▶ Data in this exercise

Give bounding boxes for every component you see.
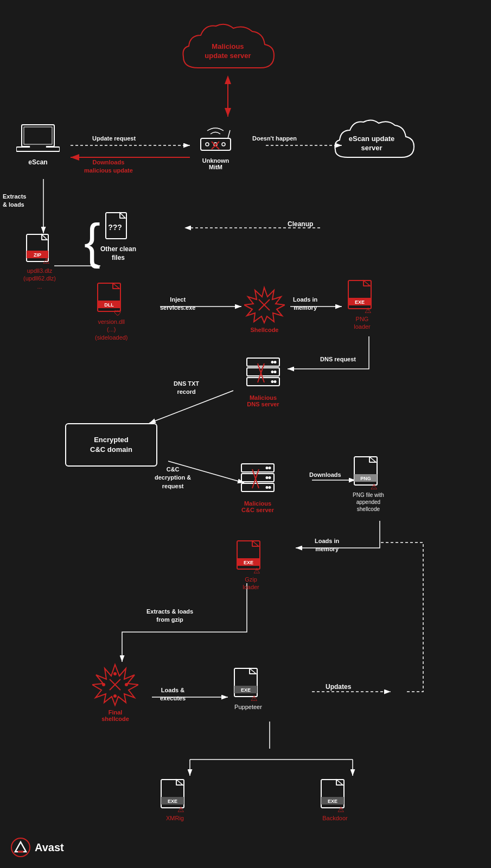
backdoor-icon: EXE ⚠ Backdoor — [320, 778, 350, 822]
svg-text:???: ??? — [108, 223, 122, 232]
malicious-dns-server: MaliciousDNS server — [244, 353, 282, 407]
updll-label: updll3.dlz(updll62.dlz)... — [23, 267, 56, 290]
svg-point-96 — [125, 683, 128, 686]
unknown-mitm: UnknownMitM — [195, 122, 236, 170]
svg-point-65 — [271, 380, 274, 383]
avast-text: Avast — [35, 841, 64, 854]
escan-server-label: eScan updateserver — [349, 135, 395, 153]
png-loader-icon: EXE ⚠ PNGloader — [347, 279, 377, 331]
xmrig-icon: EXE ⚠ XMRig — [160, 778, 190, 822]
other-clean-files-label: Other cleanfiles — [100, 245, 136, 262]
svg-text:DLL: DLL — [104, 302, 114, 308]
svg-text:EXE: EXE — [168, 799, 177, 804]
svg-text:⚠: ⚠ — [371, 482, 378, 489]
malicious-dns-label: MaliciousDNS server — [247, 394, 279, 407]
puppeteer-label: Puppeteer — [234, 703, 262, 711]
svg-rect-23 — [24, 127, 52, 144]
curly-brace: { — [84, 217, 100, 266]
version-dll-icon: DLL 🛡 version.dll(...)(sideloaded) — [95, 282, 128, 341]
svg-point-64 — [274, 371, 277, 373]
escan-label: eScan — [28, 158, 47, 166]
encrypted-cc-label: EncryptedC&C domain — [90, 435, 132, 455]
final-shellcode-burst: Finalshellcode — [92, 662, 138, 722]
svg-text:EXE: EXE — [241, 687, 251, 693]
other-clean-file-icon: ??? Other cleanfiles — [100, 212, 136, 262]
cleanup-label: Cleanup — [288, 220, 313, 229]
svg-point-66 — [274, 380, 277, 383]
svg-text:⚠: ⚠ — [365, 306, 372, 313]
svg-text:⚠: ⚠ — [177, 805, 184, 812]
avast-logo: Avast — [11, 838, 64, 857]
svg-rect-22 — [22, 125, 54, 146]
svg-point-72 — [266, 467, 269, 469]
svg-text:EXE: EXE — [355, 299, 365, 305]
inject-label: Injectservices.exe — [160, 296, 195, 312]
version-dll-label: version.dll(...)(sideloaded) — [95, 318, 128, 341]
encrypted-cc-box: EncryptedC&C domain — [65, 423, 157, 467]
escan-laptop: eScan — [16, 122, 60, 166]
svg-text:⚠: ⚠ — [253, 566, 260, 573]
updll-file: ZIP ⚠ updll3.dlz(updll62.dlz)... — [23, 233, 56, 290]
svg-text:EXE: EXE — [244, 560, 253, 565]
svg-text:🛡: 🛡 — [114, 309, 122, 316]
svg-point-77 — [269, 486, 271, 489]
extracts-gzip-label: Extracts & loadsfrom gzip — [146, 608, 193, 624]
svg-point-74 — [266, 476, 269, 479]
loads-executes-label: Loads &executes — [160, 686, 186, 703]
svg-point-95 — [113, 672, 117, 675]
loads-memory2-label: Loads inmemory — [315, 537, 339, 554]
svg-text:EXE: EXE — [328, 799, 337, 804]
shellcode1-label: Shellcode — [251, 327, 279, 333]
svg-point-62 — [274, 361, 277, 363]
svg-line-32 — [228, 130, 230, 138]
svg-point-27 — [206, 143, 209, 146]
svg-rect-24 — [16, 147, 60, 151]
png-file-icon: PNG ⚠ PNG file withappendedshellcode — [353, 456, 384, 513]
svg-text:PNG: PNG — [361, 476, 372, 481]
puppeteer-icon: EXE ⚠ Puppeteer — [233, 667, 263, 711]
downloads-malicious-label: Downloadsmalicious update — [84, 158, 133, 175]
mitm-label: UnknownMitM — [202, 157, 229, 170]
svg-point-98 — [102, 683, 105, 686]
png-loader-label: PNGloader — [354, 315, 371, 331]
svg-point-97 — [113, 694, 117, 698]
svg-rect-25 — [30, 146, 46, 148]
update-request-label: Update request — [92, 135, 136, 143]
cc-decryption-label: C&Cdecryption &request — [155, 465, 191, 490]
doesnt-happen-label: Doesn't happen — [252, 135, 297, 143]
gzip-loader-label: Gziploader — [243, 576, 259, 591]
svg-text:⚠: ⚠ — [337, 805, 345, 812]
svg-point-63 — [271, 371, 274, 373]
extracts-loads-label: Extracts& loads — [3, 193, 26, 209]
dns-request-label: DNS request — [320, 355, 356, 363]
avast-icon — [11, 838, 30, 857]
svg-text:ZIP: ZIP — [34, 252, 41, 258]
diagram: Maliciousupdate server eScan updateserve… — [0, 0, 491, 868]
malicious-update-server-cloud: Maliciousupdate server — [174, 16, 282, 87]
svg-point-73 — [269, 467, 271, 469]
png-file-label: PNG file withappendedshellcode — [353, 492, 384, 513]
dns-txt-label: DNS TXTrecord — [174, 380, 199, 397]
loads-memory1-label: Loads inmemory — [293, 296, 317, 312]
svg-point-75 — [269, 476, 271, 479]
gzip-loader-icon: EXE ⚠ Gziploader — [236, 540, 266, 591]
final-shellcode-label: Finalshellcode — [101, 709, 129, 722]
shellcode-burst: Shellcode — [244, 285, 285, 333]
svg-point-29 — [222, 143, 225, 146]
backdoor-label: Backdoor — [322, 814, 347, 822]
downloads-label: Downloads — [309, 471, 341, 479]
svg-text:⚠: ⚠ — [43, 257, 50, 265]
malicious-cc-server: MaliciousC&C server — [239, 458, 277, 513]
malicious-server-label: Maliciousupdate server — [205, 42, 251, 61]
malicious-cc-label: MaliciousC&C server — [241, 500, 274, 513]
svg-point-76 — [266, 486, 269, 489]
svg-text:⚠: ⚠ — [251, 694, 258, 701]
svg-point-61 — [271, 361, 274, 363]
escan-update-server-cloud: eScan updateserver — [323, 114, 420, 174]
updates-label: Updates — [326, 682, 351, 692]
xmrig-label: XMRig — [166, 814, 184, 822]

▶ Task brief
For the word "inmemory", go through the records and show each line that carries it.

▶ Final answer
loads-memory2-label: Loads inmemory — [315, 537, 339, 554]
loads-memory1-label: Loads inmemory — [293, 296, 317, 312]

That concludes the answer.